SAXS analysis of the ScUGPase-1 constructs in solution. A, final monomer scattering curve (open squares) with an inset showing the linear fitting in the Guinier region. The solid line corresponds to the fitting of the theoretical curve that was calculated for the ScUGPase-1 monomer that was obtained by computational methods. A χ value of 2.55 was obtained with CRYSOL (36) up to a q_max = 0.25, as shown in the plot. Values as low as 1.44 were obtained, limiting the range to 0.20 Å⁻¹ and indicating a correspondence of the gross low resolution features of the scattering particle in solution and the monomer rigid model. B, solution scattering profile (open circles) of the ScUGPase-1 dimer in the q range that was limited after data processing. Inset, linear fitting that was obtained from the Guinier analysis. The solid line corresponds to the fitting of the theoretical curve as calculated for the computational dimer model in the same range that was automatically refined by PRIMUS/AUTOGNOM (24) during the indirect Fourier transform procedure. The discrepancy between the experimental data and the theoretical curve was calculated by CRYSOL, resulting in a χ value of 1.45. C, Kratky plot that was derived from the experimental curves that were normalized for I(0) = 1 for proper visualization. After buffer scattering subtraction, a few negative intensity points were obtained for the dimer curve at higher q values due to the very low sample concentration. The plot is limited to the region Iq² > 0. D, distance distribution function as calculated from the experimental curve that was used for the ab initio envelope reconstruction. The monomer P(r) (open squares) exhibits a nearly centered peak, indicating a globular scattering particle. For the second sample, a typical profile with two clearly distinct maxima indicates the presence of a dimer in solution, as anticipated by the molecular mass estimates; the higher peak to the left of the center of the range indicates that the dimer exhibits a prolate shape.

FIGURE 10.

PyMOL surface representations of the monomer (top row) and dimer (bottom row) as recovered from the experimental SAXS data that were superposed onto the respective computational models, represented as a schematic drawing and viewed nearly along the point group P2 dimer symmetry. The solvent layer sparsely distributed over the protein surface, as calculated by GASBOR (31), is shown as spheres.
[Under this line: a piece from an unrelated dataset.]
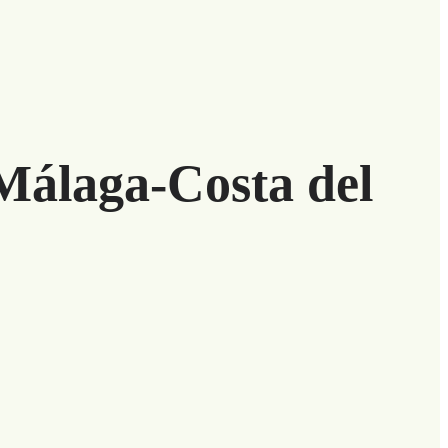
Málaga-Costa del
For the dimer, each monomer chain is shown in different hues of yellow; the N terminus containing the His₆ tag, disordered in solution as indicated by the computational analysis, was omitted for clarity. The scale and perspectives are the same in both rows. The middle and right columns are rotated clockwise by 90° around the y and x axes, respectively. The figures were prepared with PyMOL and edited using GIMP under Slackware Linux.